There are, what, 50 or 60 cars here? “Je ne sais pas,” replies the merry Frenchman, who at first sight appears to be closely related to Rumpelstiltskin – and who is absolutely crazy about cars. Just outside his patch of Provence sits a Mercedes Stricht Acht coupé that was probably parked there sometime in the 1970s and, by the look of it, hasn’t moved since. The once glamorous gold car shimmering in the sunlight has fallen prey to lichens and moss, but Gerard Gombert has no doubts, telling us – with unwavering conviction – that with just a little work it would be ready for a tour of Cannes. Bien sur, Monsieur Gombert!
But when I see his entire ‘Villa Hacienda’, I am struck speechless. This is an open-air exhibition celebrating the history of the automotive industry: Citroen and Renault en masse, several BMW 02s, and a Mercedes-Benz W108 S-Class among the pine trees. There, a Mini Cooper, here a dozen Peugeot 504 coupés with Pininfarina bodies. A Lotus 30 slumbers in the soft light of Provence. And then there’s some seriously fast machinery, too: AC Cobra, Matra D’Jet, R8 Gordini, Lotus Esprit, Lotus Elite, Lotus Elan. And a Citroën DS? Yes – one, two, three, four! Gombert, in his plaid shirt, smiles gently, the wind blowing his white beard around his face. What a place.

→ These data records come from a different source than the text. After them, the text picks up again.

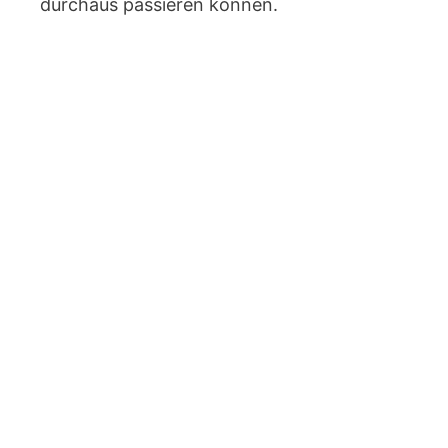
durchaus passieren können.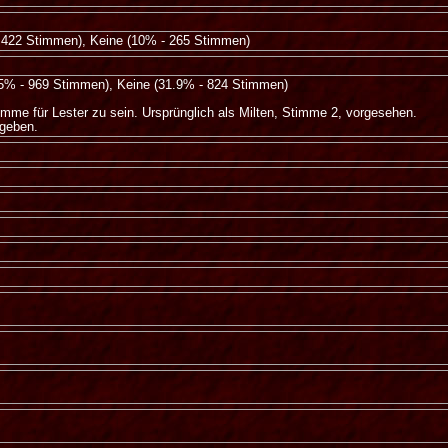
- 422 Stimmen), Keine (10% - 265 Stimmen)
.5% - 969 Stimmen), Keine (31.9% - 824 Stimmen)
imme für Lester zu sein. Ursprünglich als Milten, Stimme 2, vorgesehen.
egeben.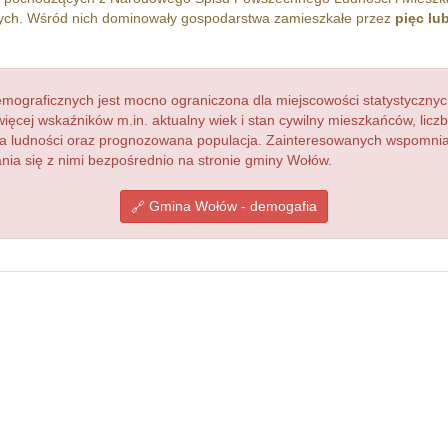
h. Wśród nich dominowały gospodarstwa zamieszkałe przez
pięc lu
ograficznych jest mocno ograniczona dla miejscowości statystycznyc
więcej wskaźników m.in. aktualny wiek i stan cywilny mieszkańców, lic
acja ludności oraz prognozowana populacja. Zainteresowanych wspomn
ia się z nimi bezpośrednio na stronie gminy Wołów.
Gmina Wołów - demogafia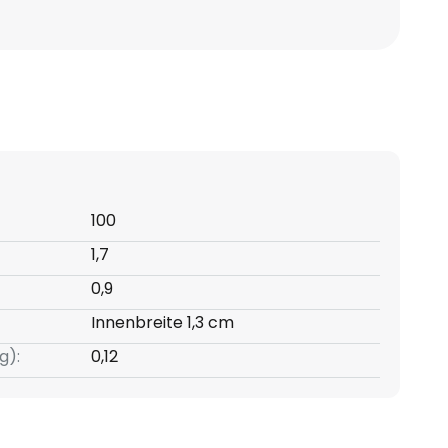
100
1,7
0,9
Innenbreite 1,3 cm
g):
0,12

In the strange-but-true world of Gerard Gombert, his friends call him ‘La Gombe’. La Gombe was once a rally driver and an automotive entrepreneur himself, driving Ferraris and Lamborghinis. Four decades ago, French beauties with oversized sunglasses sat in his passenger seat. In Nice, he ran the ‘Garage Gombert’ and he claims to have developed one of the first French plastic bodies for vehicles. “Oui oui. Entrepreneur La Gombe!”

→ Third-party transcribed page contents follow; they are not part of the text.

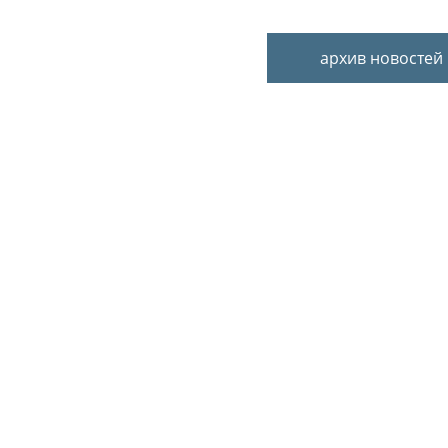
архив новостей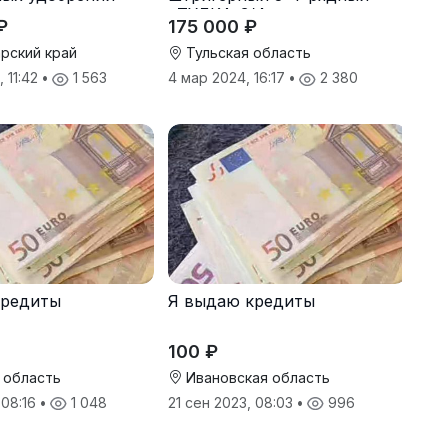
«ТУЛКА-3/4»
₽
175 000 ₽
рский край
Тульская область
 11:42
•
1 563
4 мар 2024, 16:17
•
2 380
кредиты
Я выдаю кредиты
100 ₽
 область
Ивановская область
 08:16
•
1 048
21 сен 2023, 08:03
•
996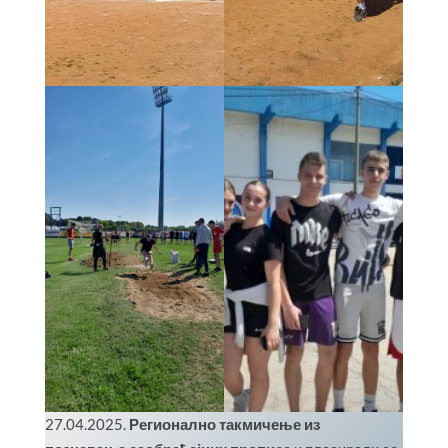
27.04.2025.
Регионално такмичење из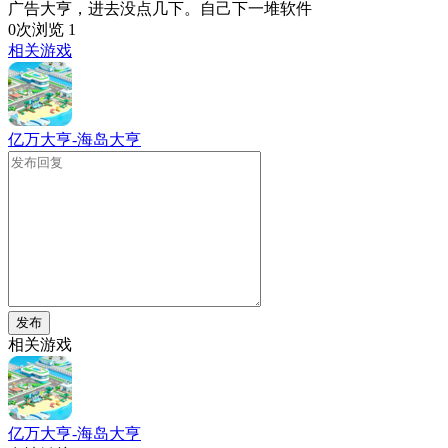
广告大亨，进去没点几下。自己下一堆软件
0次浏览
1
相关游戏
亿万大亨-海岛大亨
发布
相关游戏
亿万大亨-海岛大亨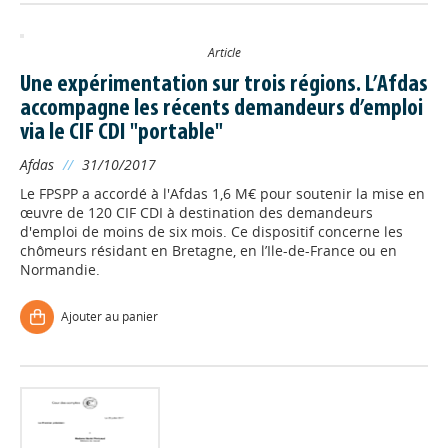
Article
Une expérimentation sur trois régions. L’Afdas
accompagne les récents demandeurs d’emploi
via le CIF CDI "portable"
Afdas
//
31/10/2017
Le FPSPP a accordé à l'Afdas 1,6 M€ pour soutenir la mise en
œuvre de 120 CIF CDI à destination des demandeurs
d'emploi de moins de six mois. Ce dispositif concerne les
chômeurs résidant en Bretagne, en l’Ile-de-France ou en
Normandie.
Ajouter au panier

Gerard Gombert, who twisted his knee a few days ago, hobbles further into his collection. Ah yes, the Alpines – slumbering, side by side… A106, A108, A110 and Renault Alpine 210. “I also have a Lamborghini!” Gerard exclaims. I nod, and watch him lift a sack to reveal a fairly well-preserved and apparently complete Lamborghini Miura V12 engine.
“Pompom, pompom!” With an abrupt change of subject, La Gombe seems to cry out in distress. But it’s nothing to worry about – Monsieur Gombert is simply calling to his donkey. “Eeyore! Eeyore!” the donkey replies at full volume. Which apparently means that he is hungry and is now ready to eat a sandwich.
As a small thank you, I offer to take La Gombe for a drive in a Rolls-Royce Ghost. The guardian of the French automotive industry is confused for a moment but, when he spots the great black vehicle, he is over the moon: “Sensational, magnifique, c’est extraordinaire!” – the words gush out of him. I open the car and La Gombe, visibly awed and brushing the dust off his shoes, takes his rightful place in the luxurious rear seat, just as it should be. I start the engine. The V12 carries us away, silent and powerful. And at last, La Gombe himself is finally stunned into silence.